_INFORMATION SUPPLIED_
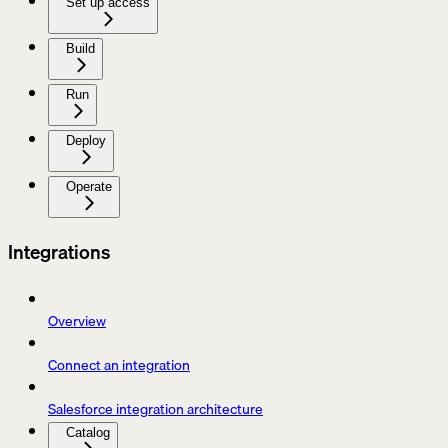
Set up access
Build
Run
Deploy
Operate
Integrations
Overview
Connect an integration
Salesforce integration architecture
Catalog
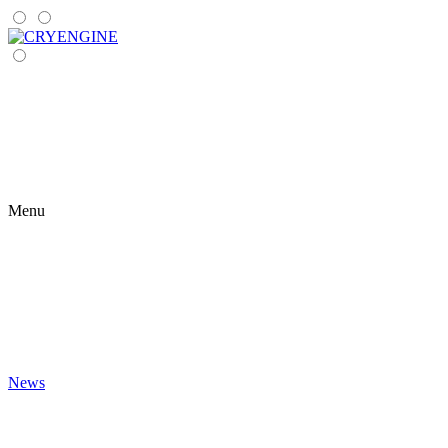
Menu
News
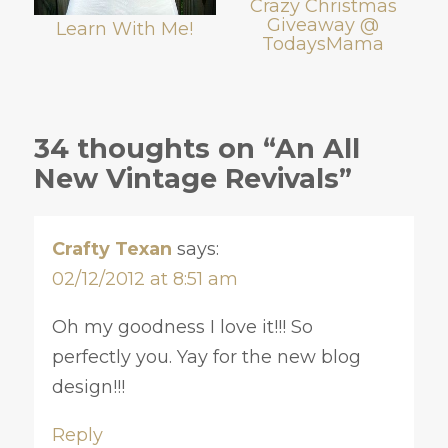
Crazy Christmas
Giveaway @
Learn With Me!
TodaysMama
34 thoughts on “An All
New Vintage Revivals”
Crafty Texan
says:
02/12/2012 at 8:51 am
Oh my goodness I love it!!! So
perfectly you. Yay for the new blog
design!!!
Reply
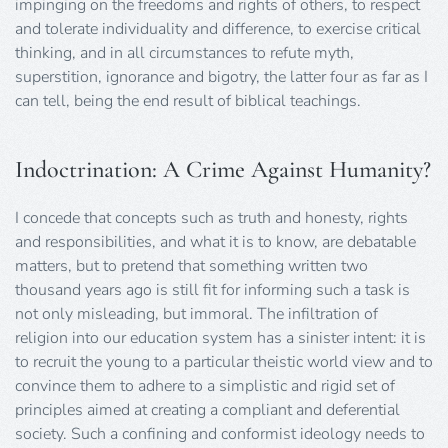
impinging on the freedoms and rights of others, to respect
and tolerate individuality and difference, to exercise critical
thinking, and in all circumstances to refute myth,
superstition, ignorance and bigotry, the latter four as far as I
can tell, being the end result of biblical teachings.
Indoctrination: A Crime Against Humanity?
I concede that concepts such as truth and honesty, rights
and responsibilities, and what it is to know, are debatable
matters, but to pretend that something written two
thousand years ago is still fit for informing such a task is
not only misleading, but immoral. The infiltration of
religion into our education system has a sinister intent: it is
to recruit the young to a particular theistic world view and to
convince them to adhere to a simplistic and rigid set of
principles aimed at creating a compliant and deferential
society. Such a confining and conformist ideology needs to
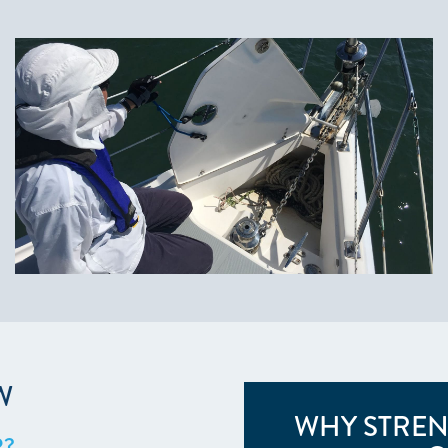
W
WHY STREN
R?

_TASK TO COMPLETE_
Transcribe the lines above exactly, setting aside any picture among them.

_EXPECTED ANSWER_
Set up access
Build
Run
Deploy
Operate
Integrations
Overview
Connect an integration
Salesforce integration architecture
Catalog
Menu
News
Crazy Christmas
Giveaway @
Learn With Me!
TodaysMama
34 thoughts on “An All
New Vintage Revivals”
Crafty Texan
says:
02/12/2012 at 8:51 am
Oh my goodness I love it!!! So
perfectly you. Yay for the new blog
design!!!
Reply
impinging on the freedoms and rights of others, to respect
and tolerate individuality and difference, to exercise critical
thinking, and in all circumstances to refute myth,
superstition, ignorance and bigotry, the latter four as far as I
can tell, being the end result of biblical teachings.
Indoctrination: A Crime Against Humanity?
I concede that concepts such as truth and honesty, rights
and responsibilities, and what it is to know, are debatable
matters, but to pretend that something written two
thousand years ago is still fit for informing such a task is
not only misleading, but immoral. The infiltration of
religion into our education system has a sinister intent: it is
to recruit the young to a particular theistic world view and to
convince them to adhere to a simplistic and rigid set of
principles aimed at creating a compliant and deferential
society. Such a confining and conformist ideology needs to
W
WHY STREN
R?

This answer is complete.